Istniało wiele sposobów na uspokojenie. Niektórzy palili papierosy, inni praktykowali ćwiczenia oddechowe, a jeszcze inni medytowali, ćwiczyli albo gnietli kartki papieru w dłoniach. Taehyung za to obawiał się, że żadne z powyższych rozwiązań w obecnej sytuacji nie byłoby skuteczne. Jungkook często wyprowadzał go z równowagi i chyba już dawno osiągnął w tej kwestii mistrzostwo; wciąż jednak potrafił przejść samego siebie w byciu wkurwiającym– i tamtego dnia dał tego świetny przykład.

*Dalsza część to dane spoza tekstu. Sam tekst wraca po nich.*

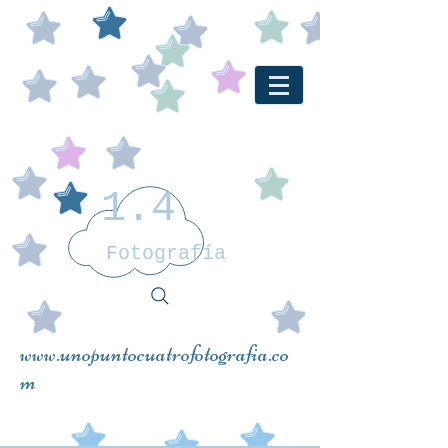
1.4
Fotografía
www.unopuntocuatrofotografia.co
m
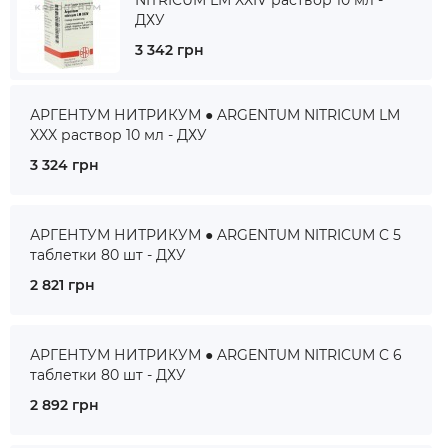
NITRICUM LM XXIV раствор 10 мл -
ДХУ
3 342 грн
АРГЕНТУМ НИТРИКУМ ● ARGENTUM NITRICUM LM
XXX раствор 10 мл - ДХУ
3 324 грн
АРГЕНТУМ НИТРИКУМ ● ARGENTUM NITRICUM C 5
таблетки 80 шт - ДХУ
2 821 грн
АРГЕНТУМ НИТРИКУМ ● ARGENTUM NITRICUM C 6
таблетки 80 шт - ДХУ
2 892 грн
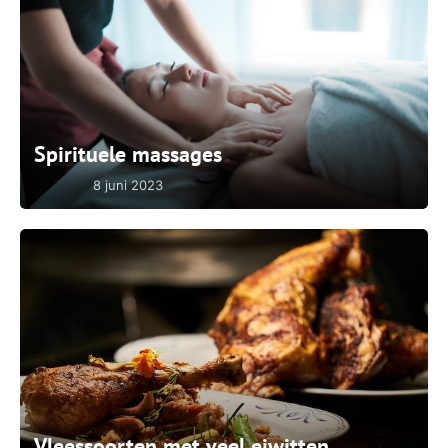
Spirituele massages
8 juni 2023
Vleessoorten met veel eiwitten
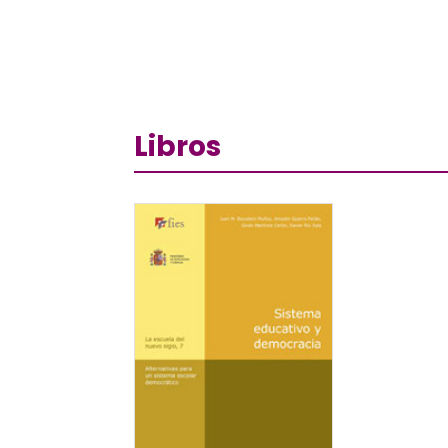
Libros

– Chcesz mi, kurwa, powiedzieć, że przez godzinę szukałem tej obrączki tylko po to, żeby teraz dowiedzieć się, że tak po prostu ją sobie wziąłeś? Nie no, ja nie wierzę! –Taehyung wyrzucił ramiona do góry w geście frustracji. Jego twarz wyrażała skrajne zdegustowanie nierozgarnięciem Jeona, czyli właściwie nic nowego.
Taehyung był święcie przekonany, że obrączka wypadła mu z kieszeni w bliżej nieokreślonym miejscu. Jak się okazało, nigdy nie znalazła się w kieszeni kąpielówek – po prostu została na stole, skąd przez przypadek wziął ją Jungkook. A starszy nie mógł być bardziej wściekły.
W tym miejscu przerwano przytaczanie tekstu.